What you will do:
Line count for "pentru": report how many lines in this material hold that string, with the number alone as the answer.

Dataset:
= Beginning of Section =

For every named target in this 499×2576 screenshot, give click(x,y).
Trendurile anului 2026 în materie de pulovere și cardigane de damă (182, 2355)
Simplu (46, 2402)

= End of Section =
= Beginning of Section =

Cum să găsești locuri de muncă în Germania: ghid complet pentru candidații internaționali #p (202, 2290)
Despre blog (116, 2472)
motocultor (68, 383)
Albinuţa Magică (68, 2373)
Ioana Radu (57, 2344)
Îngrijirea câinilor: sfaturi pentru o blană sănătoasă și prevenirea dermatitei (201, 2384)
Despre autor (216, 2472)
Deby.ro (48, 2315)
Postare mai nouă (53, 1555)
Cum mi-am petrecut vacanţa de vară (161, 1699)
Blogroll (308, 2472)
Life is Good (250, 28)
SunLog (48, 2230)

= End of Section =

Task answer:
2